What is required: Would you return the data exactly as given, except for its pictures?

Entries shown:
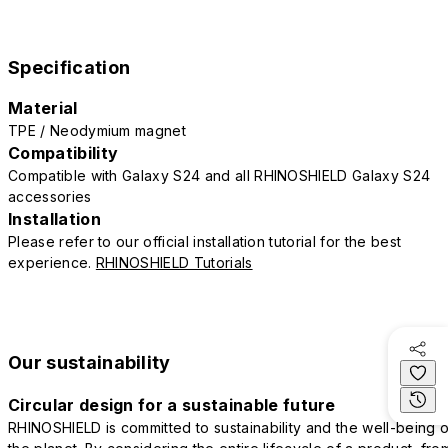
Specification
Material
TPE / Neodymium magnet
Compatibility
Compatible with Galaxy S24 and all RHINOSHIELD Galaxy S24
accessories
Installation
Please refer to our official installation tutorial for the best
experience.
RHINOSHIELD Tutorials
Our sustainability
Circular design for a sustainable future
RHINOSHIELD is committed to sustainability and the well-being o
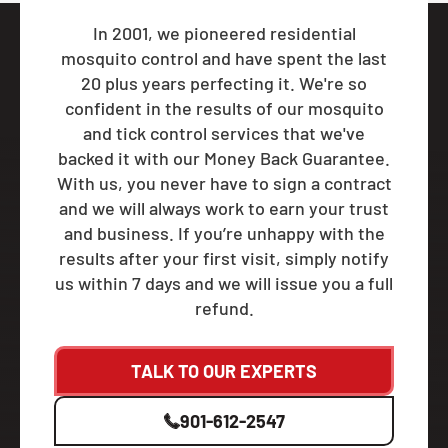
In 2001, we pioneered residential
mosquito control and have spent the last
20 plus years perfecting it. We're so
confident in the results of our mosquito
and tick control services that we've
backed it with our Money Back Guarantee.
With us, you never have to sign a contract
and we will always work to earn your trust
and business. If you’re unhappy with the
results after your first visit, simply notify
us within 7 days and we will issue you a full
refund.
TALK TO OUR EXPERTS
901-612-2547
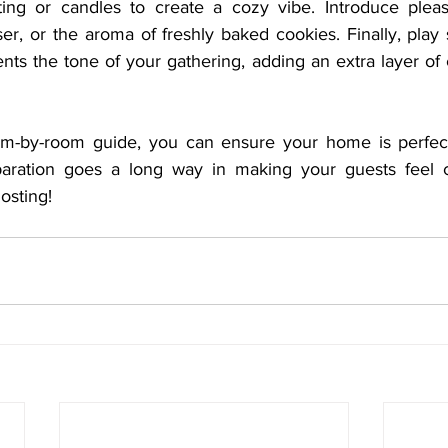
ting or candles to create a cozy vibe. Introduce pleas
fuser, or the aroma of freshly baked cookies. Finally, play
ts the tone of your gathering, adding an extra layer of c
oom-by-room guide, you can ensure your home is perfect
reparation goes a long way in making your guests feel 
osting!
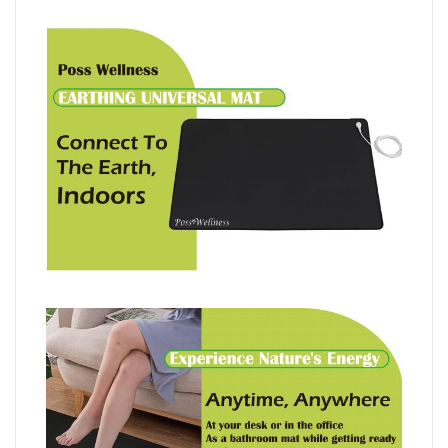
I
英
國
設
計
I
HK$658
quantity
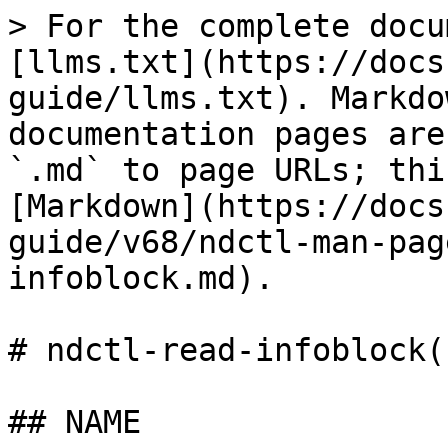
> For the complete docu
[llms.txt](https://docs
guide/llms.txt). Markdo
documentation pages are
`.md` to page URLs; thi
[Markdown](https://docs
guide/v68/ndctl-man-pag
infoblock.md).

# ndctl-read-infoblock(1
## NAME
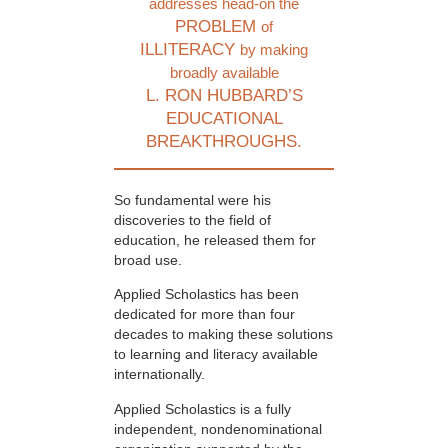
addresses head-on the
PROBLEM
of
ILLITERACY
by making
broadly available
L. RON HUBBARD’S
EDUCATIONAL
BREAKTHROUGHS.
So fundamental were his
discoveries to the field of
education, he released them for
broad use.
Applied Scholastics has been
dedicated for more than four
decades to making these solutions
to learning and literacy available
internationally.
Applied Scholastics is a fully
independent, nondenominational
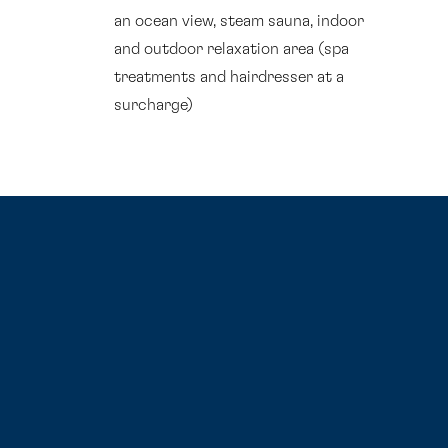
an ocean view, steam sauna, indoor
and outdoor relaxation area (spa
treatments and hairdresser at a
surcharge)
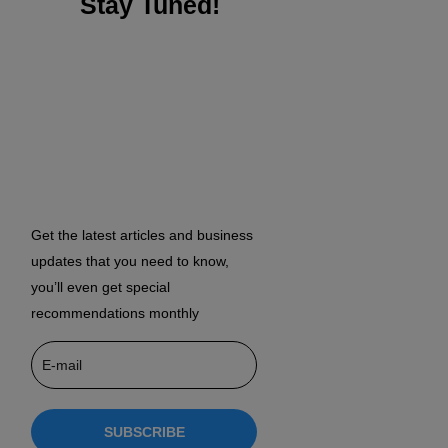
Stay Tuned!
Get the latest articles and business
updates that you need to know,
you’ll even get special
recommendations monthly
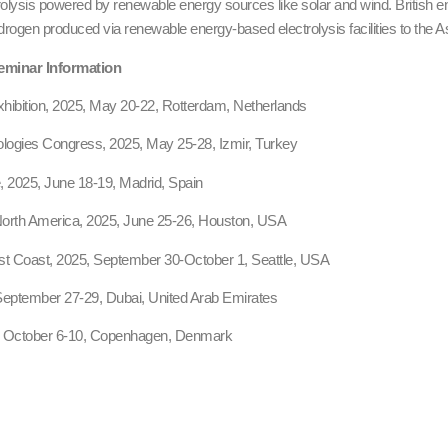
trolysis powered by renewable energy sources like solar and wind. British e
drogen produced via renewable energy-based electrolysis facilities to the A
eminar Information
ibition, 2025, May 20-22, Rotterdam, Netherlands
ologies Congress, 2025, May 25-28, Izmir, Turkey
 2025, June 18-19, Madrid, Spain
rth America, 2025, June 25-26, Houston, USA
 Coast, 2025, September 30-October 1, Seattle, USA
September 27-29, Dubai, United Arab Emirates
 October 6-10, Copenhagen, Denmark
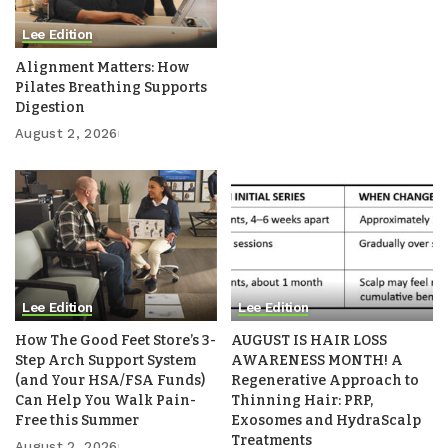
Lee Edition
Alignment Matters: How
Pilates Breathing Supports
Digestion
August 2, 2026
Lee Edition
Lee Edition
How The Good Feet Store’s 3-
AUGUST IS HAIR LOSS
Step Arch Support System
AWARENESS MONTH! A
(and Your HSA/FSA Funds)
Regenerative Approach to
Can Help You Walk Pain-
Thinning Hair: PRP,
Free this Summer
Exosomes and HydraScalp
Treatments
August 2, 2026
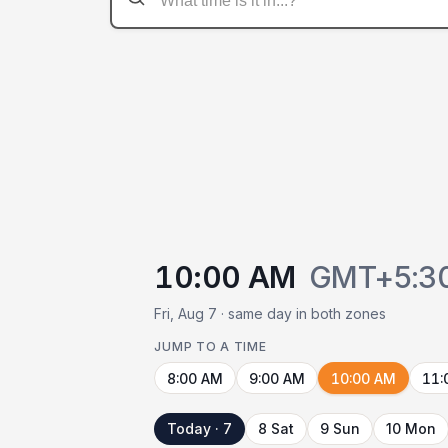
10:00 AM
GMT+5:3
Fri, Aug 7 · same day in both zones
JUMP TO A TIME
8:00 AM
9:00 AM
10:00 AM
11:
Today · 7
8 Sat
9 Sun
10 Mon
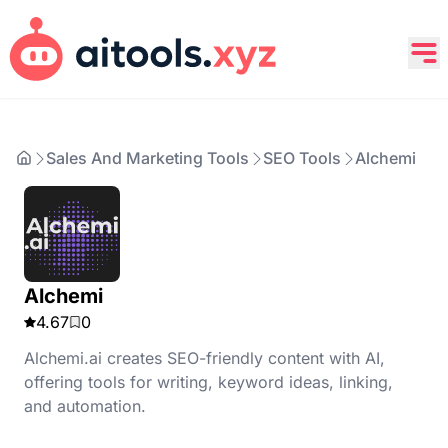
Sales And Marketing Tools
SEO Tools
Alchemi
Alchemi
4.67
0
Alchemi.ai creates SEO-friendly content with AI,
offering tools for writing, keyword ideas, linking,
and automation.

The completed task:
Specification
Material
TPE / Neodymium magnet
Compatibility
Compatible with Galaxy S24 and all RHINOSHIELD Galaxy S24
accessories
Installation
Please refer to our official installation tutorial for the best
experience.
RHINOSHIELD Tutorials
Our sustainability
Circular design for a sustainable future
RHINOSHIELD is committed to sustainability and the well-being o
In 2001, we pioneered residential
mosquito control and have spent the last
20 plus years perfecting it. We're so
confident in the results of our mosquito
and tick control services that we've
backed it with our Money Back Guarantee.
With us, you never have to sign a contract
and we will always work to earn your trust
and business. If you’re unhappy with the
results after your first visit, simply notify
us within 7 days and we will issue you a full
refund.
TALK TO OUR EXPERTS
901-612-2547
ting or candles to create a cozy vibe. Introduce pleas
fuser, or the aroma of freshly baked cookies. Finally, play
ts the tone of your gathering, adding an extra layer of c
oom-by-room guide, you can ensure your home is perfect
reparation goes a long way in making your guests feel 
osting!
I
英
國
設
計
I
HK$658
quantity
> For the complete docu
[llms.txt](https://docs
guide/llms.txt). Markdo
documentation pages are
`.md` to page URLs; thi
[Markdown](https://docs
guide/v68/ndctl-man-pag
infoblock.md).

# ndctl-read-infoblock(1
## NAME
addresses head-on the
PROBLEM
of
ILLITERACY
by making
broadly available
L. RON HUBBARD’S
EDUCATIONAL
BREAKTHROUGHS.
So fundamental were his
discoveries to the field of
education, he released them for
broad use.
Applied Scholastics has been
dedicated for more than four
decades to making these solutions
to learning and literacy available
internationally.
Applied Scholastics is a fully
independent, nondenominational
an ocean view, steam sauna, indoor
and outdoor relaxation area (spa
treatments and hairdresser at a
surcharge)
Stay Tuned!
Get the latest articles and business
updates that you need to know,
you’ll even get special
recommendations monthly
trolysis powered by renewable energy sources like solar and wind. British e
drogen produced via renewable energy-based electrolysis facilities to the A
eminar Information
ibition, 2025, May 20-22, Rotterdam, Netherlands
ologies Congress, 2025, May 25-28, Izmir, Turkey
 2025, June 18-19, Madrid, Spain
rth America, 2025, June 25-26, Houston, USA
 Coast, 2025, September 30-October 1, Seattle, USA
September 27-29, Dubai, United Arab Emirates
 October 6-10, Copenhagen, Denmark
Lee Edition
Alignment Matters: How
Pilates Breathing Supports
Digestion
August 2, 2026
Lee Edition
Lee Edition
How The Good Feet Store’s 3-
AUGUST IS HAIR LOSS
Step Arch Support System
AWARENESS MONTH! A
(and Your HSA/FSA Funds)
Regenerative Approach to
Can Help You Walk Pain-
Thinning Hair: PRP,
Free this Summer
Exosomes and HydraScalp
Treatments
August 2, 2026
10:00 AM
GMT+5:3
Fri, Aug 7 · same day in both zones
JUMP TO A TIME
8:00 AM
9:00 AM
10:00 AM
11:
Today · 7
8 Sat
9 Sun
10 Mon
Sales And Marketing Tools
SEO Tools
Alchemi
Alchemi
4.67
0
Alchemi.ai creates SEO-friendly content with AI,
offering tools for writing, keyword ideas, linking,
and automation.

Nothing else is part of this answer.